Material for the task:
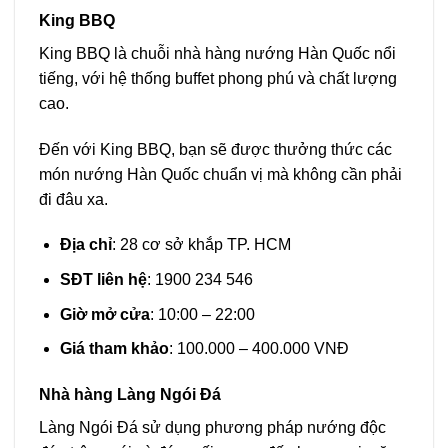
King BBQ
King BBQ là chuỗi nhà hàng nướng Hàn Quốc nổi
tiếng, với hệ thống buffet phong phú và chất lượng
cao.
Đến với King BBQ, bạn sẽ được thưởng thức các
món nướng Hàn Quốc chuẩn vị mà không cần phải
đi đâu xa.
Địa chỉ
: 28 cơ sở khắp TP. HCM
SĐT liên hệ
: 1900 234 546
Giờ mở cửa
: 10:00 – 22:00
Giá tham khảo
: 100.000 – 400.000 VNĐ
Nhà hàng Làng Ngói Đá
Làng Ngói Đá sử dụng phương pháp nướng độc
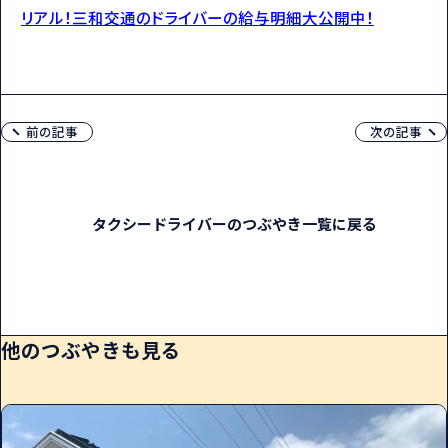
リアル！三和交通のドライバーの給与明細大公開中！
前の記事
次の記事
タクシードライバーのつぶやき一覧に戻る
他のつぶやきも見る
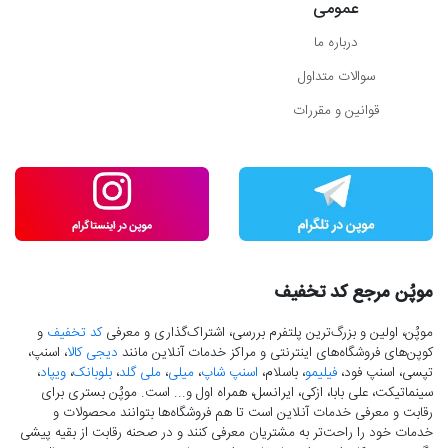
عمومی
درباره ما
سوالات متداول
قوانین و مقررات
موپُن مرجع کد تخفیف
موپُن، اولین و بزرگ‌ترین پلتفرم بررسی، اشتراک‌گذاری و معرفی
کد تخفیف
و
کوپن‌های فروشگاه‌های اینترنتی و مراکز خدمات آنلاین مانند
دیجی کالا
، اسنپ،
تپسی، اسنپ فود،
فیلیمو
، باسلام،
اسنپ شاپ
،
میلی
،
ملی گلد
،
بلوبانک
،
ویپاد
،
سینماتیکت، علی بابا، ازکی، ایرانسل، همراه اول و... است. موپُن بستری برای
رقابت و معرفی خدمات آنلاین است تا هم فروشگاه‌ها بتوانند محصولات و
خدمات خود را راحت‌تر به مشتریان معرفی کنند و در صحنه رقابت از بقیه پیشی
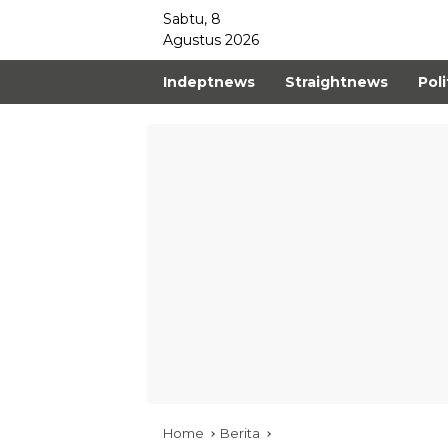
Sabtu, 8
Agustus 2026
Indeptnews
Straightnews
Poli
Home
Berita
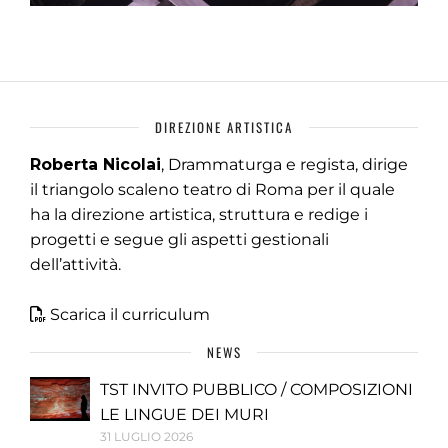
DIREZIONE ARTISTICA
Roberta Nicolai
, Drammaturga e regista, dirige
il triangolo scaleno teatro di Roma per il quale
ha la direzione artistica, struttura e redige i
progetti e segue gli aspetti gestionali
dell’attività.
Scarica il curriculum
NEWS
TST INVITO PUBBLICO / COMPOSIZIONI
LE LINGUE DEI MURI
31 LUGLIO 2026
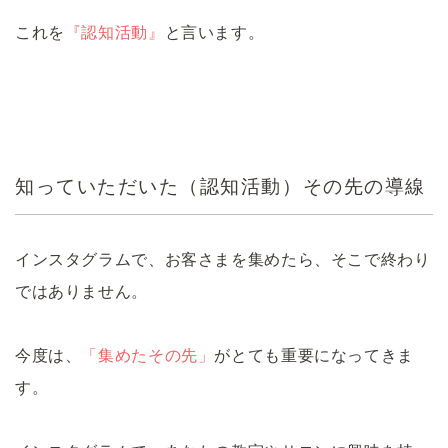
これを
『認知活動』
と言います。
知っていただいた（認知活動）その先の導線
インスタグラムで、お客さまを集めたら、そこで終わり
ではありません。
今度は、
「集めたその先」
がとても重要になってきま
す。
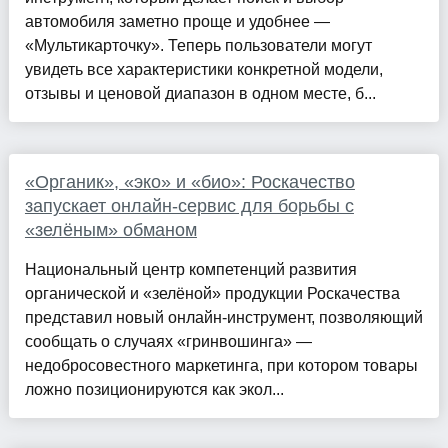
автомобиля заметно проще и удобнее —
«Мультикарточку». Теперь пользователи могут
увидеть все характеристики конкретной модели,
отзывы и ценовой диапазон в одном месте, б...
«Органик», «эко» и «био»: Роскачество
запускает онлайн-сервис для борьбы с
«зелёным» обманом
Национальный центр компетенций развития
органической и «зелёной» продукции Роскачества
представил новый онлайн-инструмент, позволяющий
сообщать о случаях «гринвошинга» —
недобросовестного маркетинга, при котором товары
ложно позиционируются как экол...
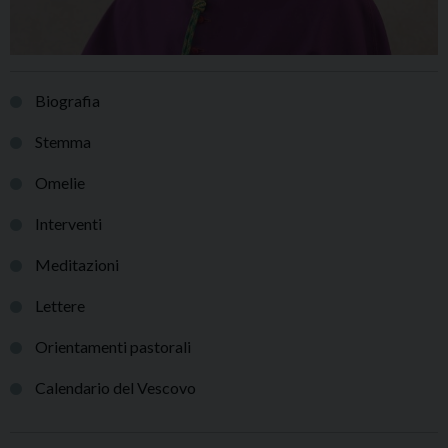
Biografia
Stemma
Omelie
Interventi
Meditazioni
Lettere
Orientamenti pastorali
Calendario del Vescovo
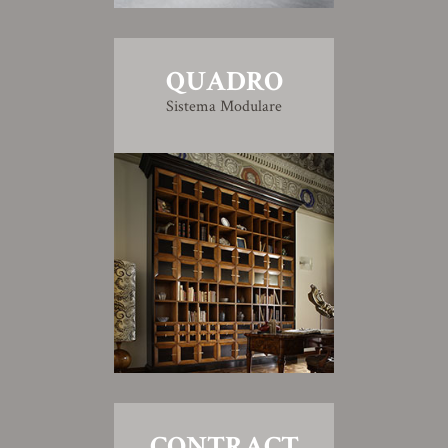
QUADRO
Sistema Modulare
CONTRACT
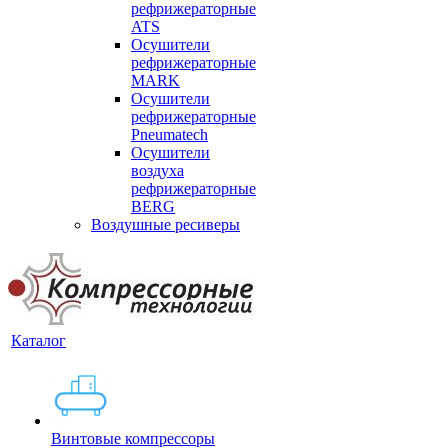
рефрижераторные
ATS
Осушители
рефрижераторные
MARK
Осушители
рефрижераторные
Pneumatech
Осушители
воздуха
рефрижераторные
BERG
Воздушные ресиверы
Каталог
Винтовые компрессоры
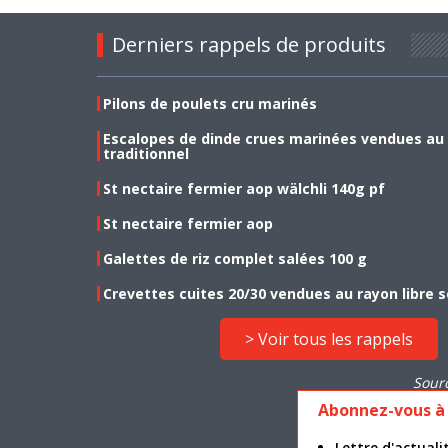
Derniers rappels de produits
Pilons de poulets cru marinés
Escalopes de dinde crues marinées vendues au
traditionnel
St nectaire fermier aop wälchli 140g pf
St nectaire fermier aop
Galettes de riz complet salées 100 g
Crevettes cuites 20/30 vendues au rayon libre s
> Voir tous les rappels
Sour
Abonnez-vous à 
Lettre d'actua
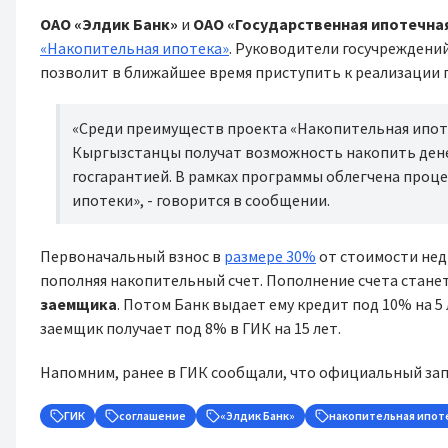
ОАО
«Элдик Банк»
и
ОАО «Государственная ипотечна
«Накопительная ипотека»
. Руководители госучреждени
позволит в ближайшее время приступить к реализации 
«Среди преимуществ проекта «Накопительная ипот
Кыргызстанцы получат возможность накопить денеж
госгарантией. В рамках программы облегчена проц
ипотеки», - говорится в сообщении.
Первоначальный взнос в
размере 30%
от стоимости нед
пополняя накопительный счет. Пополнение счета стан
заемщика
. Потом Банк выдает ему кредит под 10% на 5
заемщик получает под 8% в ГИК на 15 лет.
Напомним, ранее в ГИК сообщали, что официальный зап
ГИК
соглашение
«Элдик Банк»
накопительная ипот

Required work: Repeat each line of the records exactly. Do not include the pictures.

Written response:
King BBQ
King BBQ là chuỗi nhà hàng nướng Hàn Quốc nổi
tiếng, với hệ thống buffet phong phú và chất lượng
cao.
Đến với King BBQ, bạn sẽ được thưởng thức các
món nướng Hàn Quốc chuẩn vị mà không cần phải
đi đâu xa.
Địa chỉ
: 28 cơ sở khắp TP. HCM
SĐT liên hệ
: 1900 234 546
Giờ mở cửa
: 10:00 – 22:00
Giá tham khảo
: 100.000 – 400.000 VNĐ
Nhà hàng Làng Ngói Đá
Làng Ngói Đá sử dụng phương pháp nướng độc
リアル！三和交通のドライバーの給与明細大公開中！
前の記事
次の記事
タクシードライバーのつぶやき一覧に戻る
他のつぶやきも見る
عمومی
درباره ما
سوالات متداول
قوانین و مقررات
موپُن مرجع کد تخفیف
موپُن، اولین و بزرگ‌ترین پلتفرم بررسی، اشتراک‌گذاری و معرفی
کد تخفیف
و
کوپن‌های فروشگاه‌های اینترنتی و مراکز خدمات آنلاین مانند
دیجی کالا
، اسنپ،
تپسی، اسنپ فود،
فیلیمو
، باسلام،
اسنپ شاپ
،
میلی
،
ملی گلد
،
بلوبانک
،
ویپاد
،
سینماتیکت، علی بابا، ازکی، ایرانسل، همراه اول و... است. موپُن بستری برای
رقابت و معرفی خدمات آنلاین است تا هم فروشگاه‌ها بتوانند محصولات و
خدمات خود را راحت‌تر به مشتریان معرفی کنند و در صحنه رقابت از بقیه پیشی
Sabtu, 8
Agustus 2026
Indeptnews
Straightnews
Poli
Home
Berita
DIREZIONE ARTISTICA
Roberta Nicolai
, Drammaturga e regista, dirige
il triangolo scaleno teatro di Roma per il quale
ha la direzione artistica, struttura e redige i
progetti e segue gli aspetti gestionali
dell’attività.
Scarica il curriculum
NEWS
TST INVITO PUBBLICO / COMPOSIZIONI
LE LINGUE DEI MURI
31 LUGLIO 2026
これを
『認知活動』
と言います。
知っていただいた（認知活動）その先の導線
インスタグラムで、お客さまを集めたら、そこで終わり
ではありません。
今度は、
「集めたその先」
がとても重要になってきま
す。
автомобиля заметно проще и удобнее —
«Мультикарточку». Теперь пользователи могут
увидеть все характеристики конкретной модели,
отзывы и ценовой диапазон в одном месте, б...
«Органик», «эко» и «био»: Роскачество
запускает онлайн-сервис для борьбы с
«зелёным» обманом
Национальный центр компетенций развития
органической и «зелёной» продукции Роскачества
представил новый онлайн-инструмент, позволяющий
сообщать о случаях «гринвошинга» —
недобросовестного маркетинга, при котором товары
ложно позиционируются как экол...
Biografia
Stemma
Omelie
Interventi
Meditazioni
Lettere
Orientamenti pastorali
Calendario del Vescovo
QUADRO
Sistema Modulare
CONTRACT
рефрижераторные
ATS
Осушители
рефрижераторные
MARK
Осушители
рефрижераторные
Pneumatech
Осушители
воздуха
рефрижераторные
BERG
Воздушные ресиверы
Каталог
Винтовые компрессоры
Derniers rappels de produits
Pilons de poulets cru marinés
Escalopes de dinde crues marinées vendues au
traditionnel
St nectaire fermier aop wälchli 140g pf
St nectaire fermier aop
Galettes de riz complet salées 100 g
Crevettes cuites 20/30 vendues au rayon libre s
> Voir tous les rappels
Sour
Abonnez-vous à 
Lettre d'actua
ОАО
«Элдик Банк»
и
ОАО «Государственная ипотечна
«Накопительная ипотека»
. Руководители госучреждени
позволит в ближайшее время приступить к реализации 
«Среди преимуществ проекта «Накопительная ипот
Кыргызстанцы получат возможность накопить денеж
госгарантией. В рамках программы облегчена проц
ипотеки», - говорится в сообщении.
Первоначальный взнос в
размере 30%
от стоимости нед
пополняя накопительный счет. Пополнение счета стан
заемщика
. Потом Банк выдает ему кредит под 10% на 5
заемщик получает под 8% в ГИК на 15 лет.
Напомним, ранее в ГИК сообщали, что официальный зап
ГИК
соглашение
«Элдик Банк»
накопительная ипот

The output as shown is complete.